The son of a football coach and former quarterback describes his devotion as “faith, family, and football.”
USC head coach Clay Helton. Image by Scot Obler/Flickr.
It didn’t take long for Clay Helton to make his mark as the University of Southern California’s head football coach. The 45-year-old son of a football coach and former quarterback describes his devotion as “faith, family, and football” — and it shows. After six years at USC, he has revived the tradition of coaching players with integrity, honesty, and strength.
In his first full season as head coach last year, USC went on a nine-game winning streak (its longest since 2008-09) to rise to a final No. 3 national AP ranking and earning a berth in the Rose Bowl, where the team capped the season with a thrilling 52-49 at-the-gun victory over No. 5 Penn State.
With a 4-0 start to the 2017-18 season, the Trojans racked up 13 consecutive victories until the team suffered a heartbreaking 30-27 loss to No. 16 Washington State in week five. But Helton is no stranger to fighting back — or as USC says, “fighting on.” He previously stepped up to lead the team as an interim head coach twice, after one interim head coach quit in 2013 and another was fired for misconduct in 2015. He was officially named the head coach in November 2015.
“Choosing a coach is an inexact science,” said then-USC athletic director Pat Haden upon announcing Helton’s hiring. “In Clay’s case, there is exactness. We have a man with unquestioned integrity… Clay is a leader of young men.”
Helton joined the USC staff in February 2010 as the quarterbacks’ coach after spending 10 seasons as an assistant at Memphis. He added the passing game coordinator role in 2012 and became the offensive coordinator in 2013.
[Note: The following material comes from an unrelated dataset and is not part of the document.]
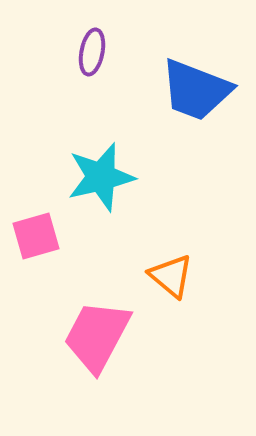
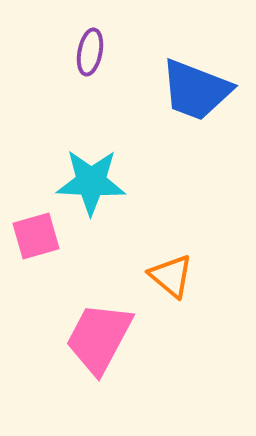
purple ellipse: moved 2 px left
cyan star: moved 10 px left, 5 px down; rotated 16 degrees clockwise
pink trapezoid: moved 2 px right, 2 px down
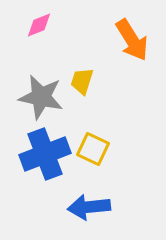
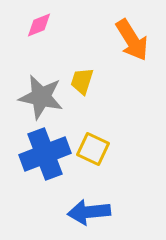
blue arrow: moved 5 px down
A devoted husband and father of three, he believes in leading by example. Helton was named a finalist for the 2016 Paul “Bear” Bryant Coach of the Year Award and won the Football Writers First Year Co-Coach of the Year Award. He was also honored as the 2015 Los Angeles Sports Council Coach of the Year.
With a total of 104 men on USC’s roster, Helton has his work cut out for him. But he’s excited about the potential of this year’s Trojan squad. It’s led by the poised-beyond-his-years Sam Darnold at quarterback, known for his quick release, accuracy, mobility and level-headed play. He’s a leading Heisman Trophy contender in 2017 after earning national accolades in his 2016 rookie showing.
GOOD caught up with Helton to learn how he’ll lead the way to the next win.
How do you instill integrity in your players on and off the field?
I think the best way is by example. As a leader, you have to gain the trust of your players, and there are four things that you do to instill that trust. The first and most important is they have to trust your character as a leader. Then, they have to know that you’re knowledgeable enough to help them develop. The third is that they understand that you genuinely care about them. The last one — and the hardest one sometimes for coaches — is that you have to be brutally honest with them because that’s what they respect. Give them their strengths, but also identify where their areas of growth are. That’s what they respect the most.
How would you describe your coaching style?
I love the game. I’m a coach’s son, and I love the attention to detail with the game. I love to coach guys really hard, but also to let them know I really love them like a member of my family. One of the things I learned from my dad [Kim Helton], who was a coach for over 40 years, was to understand that when we’re on the field, we coach as hard as we can, but to not be afraid when you’re coming off the field to put your arm around their neck and tell them you love them and talk about other things besides the X’s and O’s of the game. Talk about what’s going on in their life and show them you genuinely care.
What makes this team particularly special?
Just having been with a lot of these guys for several years and watching them grow up and see what they’ve become. They’ve become a first-class bunch that really believes in the team over self. That’s what stands out the most. They are so much more worried about team success rather than their individual success, and that’s what I see on a day-to-day basis from them.
What does the USC mantra “Fight On” mean to you as a coach?
It’s been our motto here for most of our 125 years of football. And it’s one of those things that I absolutely love because it teaches you about adversity. You can always use it. That’s who the Trojans are, what the Trojan family is all about, and is one of those things that if you’re a little down, you remember that motto. That’s who we are.